13 julho 2009

o vencedor


Uma das características da cultura católica que tenho vindo a enfatizar é a sua enorme capacidade para se declarar sempre do lado vencedor. Esta característica ela legou aos povos que estiveram durante séculos sob a sua influência exclusiva. O apoio maciço da população hondurenha e da Igreja ao golpe que recentemente ocorreu no país está aí para ilustrar (se o desfecho do golpe tivesse sido outro, o apoio da população e da Igreja também teria sido outro).

A estratégia é conhecida e perfeitamente identificável. Perante um confronto actual ou potencial, a Igreja coloca um pé em cada lado, não toma partido decisivamente por nenhuma das partes, e aguarda o desfecho do confronto. Depois, declara-se do lado dos vencedores e até aponta os apoios que sempre lhes prestou e até nomeia os seus homens que sempre estiveram desse lado.

Como estratégia de sobrevivência é infalível.

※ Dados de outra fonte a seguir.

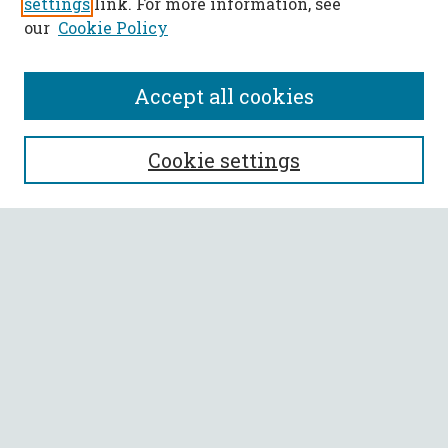
settings
link. For more information, see
our
Cookie Policy
Accept all cookies
SEARCH
Cookie settings
Enter search terms:
Select context to search:
Advanced Search
Notify me via email or
RSS
BROWSE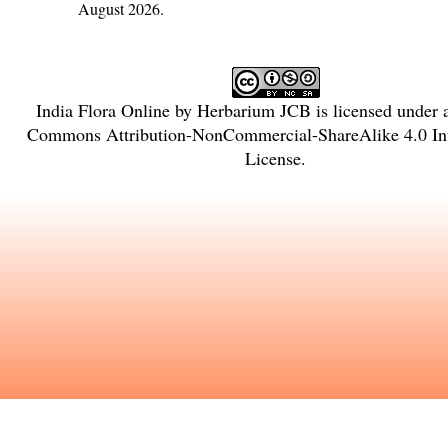
August 2026.
India Flora Online
by
Herbarium JCB
is licensed under
Commons Attribution-NonCommercial-ShareAlike 4.0 Int
License
.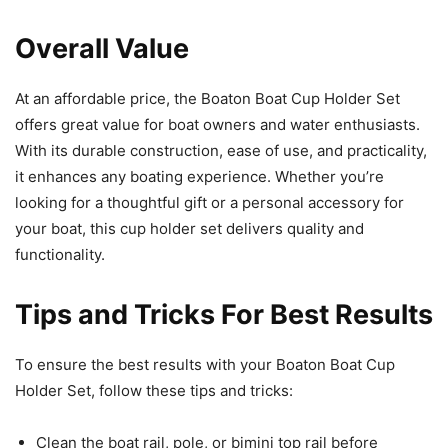
Overall Value
At an affordable price, the Boaton Boat Cup Holder Set
offers great value for boat owners and water enthusiasts.
With its durable construction, ease of use, and practicality,
it enhances any boating experience. Whether you’re
looking for a thoughtful gift or a personal accessory for
your boat, this cup holder set delivers quality and
functionality.
Tips and Tricks For Best Results
To ensure the best results with your Boaton Boat Cup
Holder Set, follow these tips and tricks:
Clean the boat rail, pole, or bimini top rail before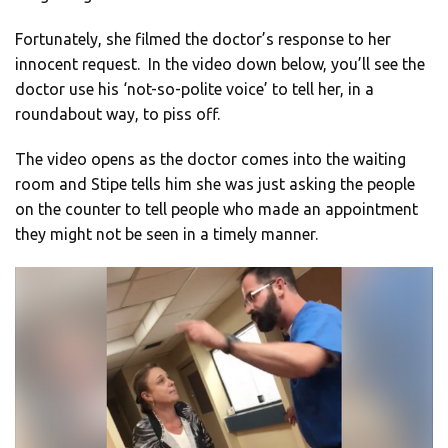
Fortunately, she filmed the doctor’s response to her
innocent request. In the video down below, you’ll see the
doctor use his ‘not-so-polite voice’ to tell her, in a
roundabout way, to piss off.
The video opens as the doctor comes into the waiting
room and Stipe tells him she was just asking the people
on the counter to tell people who made an appointment
they might not be seen in a timely manner.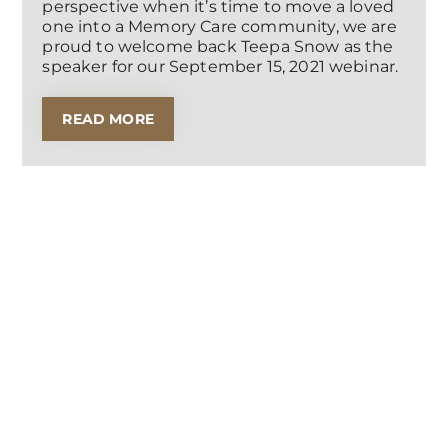
perspective when it’s time to move a loved
one into a Memory Care community, we are
proud to welcome back Teepa Snow as the
speaker for our September 15, 2021 webinar.
READ MORE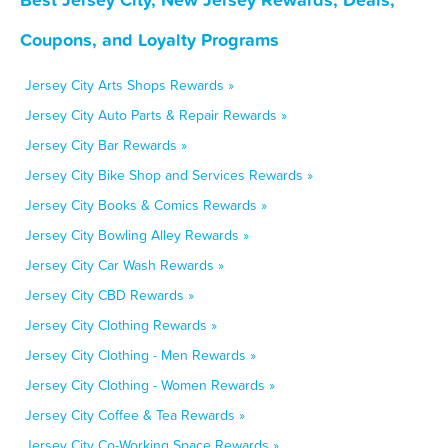
Coupons, and Loyalty Programs
Jersey City Arts Shops Rewards »
Jersey City Auto Parts & Repair Rewards »
Jersey City Bar Rewards »
Jersey City Bike Shop and Services Rewards »
Jersey City Books & Comics Rewards »
Jersey City Bowling Alley Rewards »
Jersey City Car Wash Rewards »
Jersey City CBD Rewards »
Jersey City Clothing Rewards »
Jersey City Clothing - Men Rewards »
Jersey City Clothing - Women Rewards »
Jersey City Coffee & Tea Rewards »
Jersey City Co-Working Space Rewards »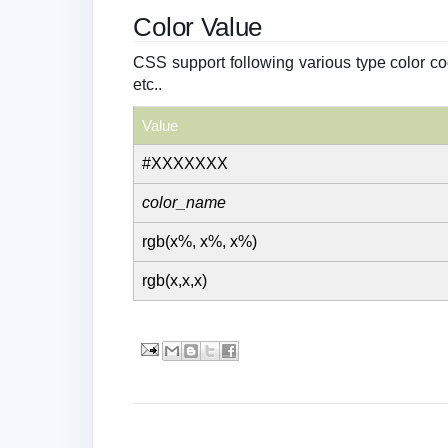
Color Value
CSS support following various type color c
etc..
Value
#XXXXXXX
color_name
rgb(x%, x%, x%)
rgb(x,x,x)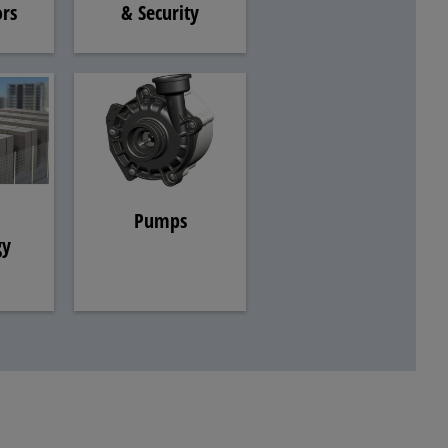
& Security
rs
Pumps
gy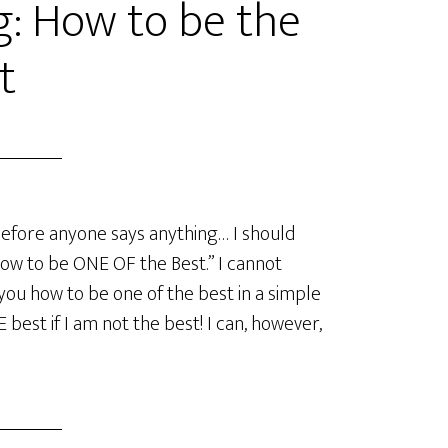
g: How to be the
t
efore anyone says anything… I should
How to be ONE OF the Best.” I cannot
you how to be one of the best in a simple
best if I am not the best! I can, however,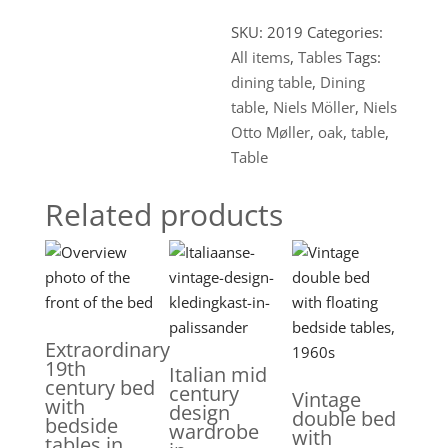
SKU:
2019
Categories:
All items
,
Tables
Tags:
dining table
,
Dining
table
,
Niels Möller
,
Niels
Otto Møller
,
oak
,
table
,
Table
Related products
Extraordinary
19th
Italian mid
century bed
century
Vintage
with
design
double bed
bedside
wardrobe
with
tables in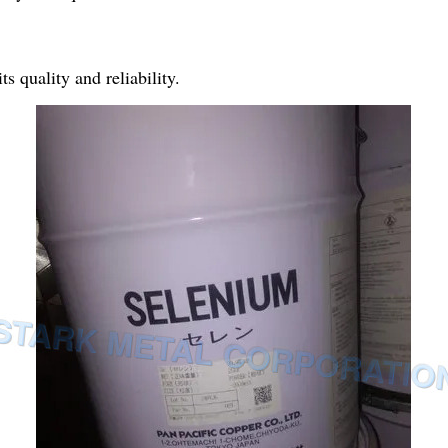
s quality and reliability.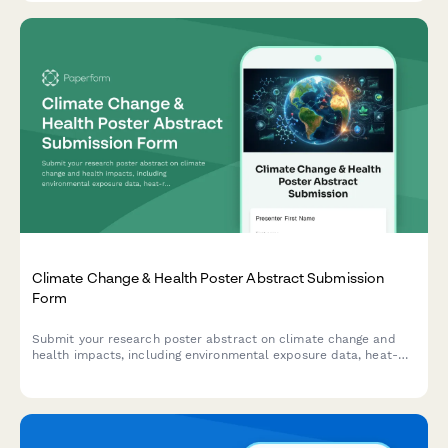
Climate Change & Health Poster Abstract Submission
Form
Submit your research poster abstract on climate change and
health impacts, including environmental exposure data, heat-
related illness trends, vector-borne disease mapping, and
adaptation strategies.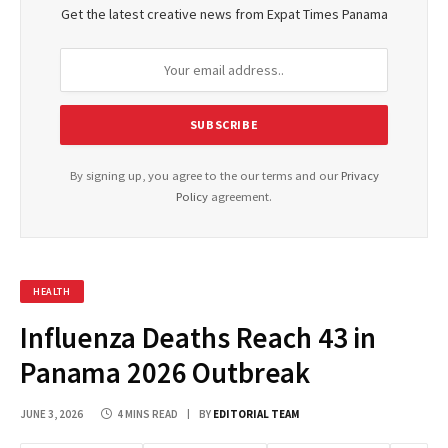
Get the latest creative news from Expat Times Panama
By signing up, you agree to the our terms and our
Privacy
Policy
agreement.
HEALTH
Influenza Deaths Reach 43 in
Panama 2026 Outbreak
JUNE 3, 2026
4 MINS READ
BY
EDITORIAL TEAM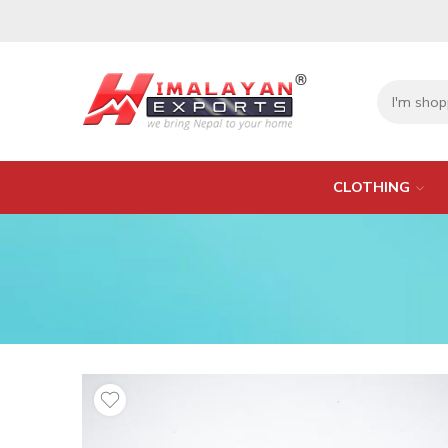
CLOTHING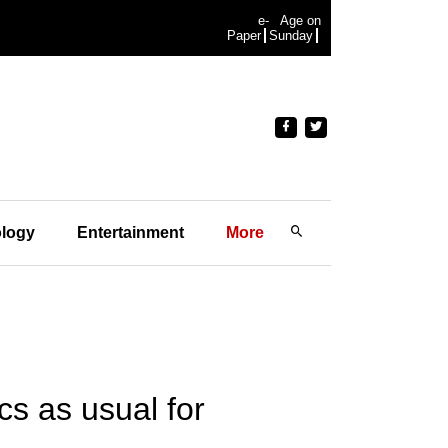
e-
Age on
Paper
Sunday
logy
Entertainment
More
ics as usual for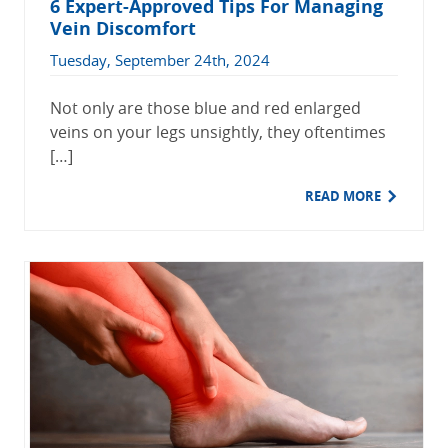
6 Expert-Approved Tips For Managing
Vein Discomfort
Tuesday, September 24th, 2024
Not only are those blue and red enlarged
veins on your legs unsightly, they oftentimes
[…]
READ MORE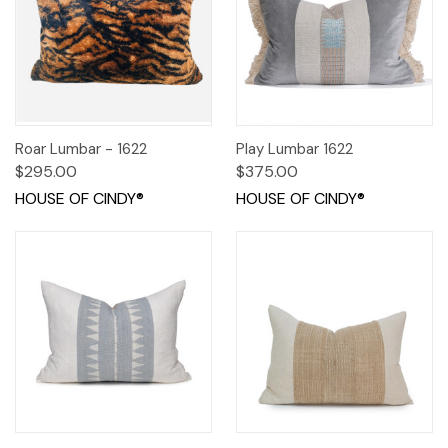
Roar Lumbar - 1622
Play Lumbar 1622
$295.00
$375.00
HOUSE OF CINDY®
HOUSE OF CINDY®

Mas tem um custo. Torna a Igreja, e os povos sujeitos à sua influência, extremamente conservadores. Andam atrás da civilização, em lugar de correrem à frente dela. Liderar a civilização foi aquilo que a Igreja fez nos seus primeiros séculos de existência quando o Império Romano ruiu e a civilização ficou à deriva. Agora já não consegue.

A recente encíclica do Papa sobre os problemas económicos e sociais dos nossos tempos não traz nada de novo. Para quem não segue atentamente a doutrina social da Igreja, talvez possa parecer surpreendente o apreço da Igreja pelo processo do mercado e pela globalização, não sem que, logo depois, submeta o mercado e a globalização a um controlo político, sob a forma de um governo mundial.

O ponto que me ocupa aqui, porém, é o do apreço da Igreja pelo processo do mercado. Não é novo, mas é muito recente. Data de 1991 e da Encíclica Centesimus Annus. Até aí, a doutrina social da Igreja que nesse ano comemorou o seu primeiro centenário, tinha sempre expressado uma ambivalência permanente entre o capitalismo e o socialismo como sistemas de organização económica e social, criticando um e outro, e defendendo a superioridade de uma "terceira via" que, na prática, permaneceu sempre um segredo muito bem guardado.

Só em 1991, exactamente cem anos após a Encíclica Rerum Novarum de Leão XIII, a Igreja concluiu que o capitalismo era melhor que o socialismo. Alguma revelação? Não, o muro de Berlim tinha acabado de ruir e a experiência tinha mostrado qual era o sistema vencedor.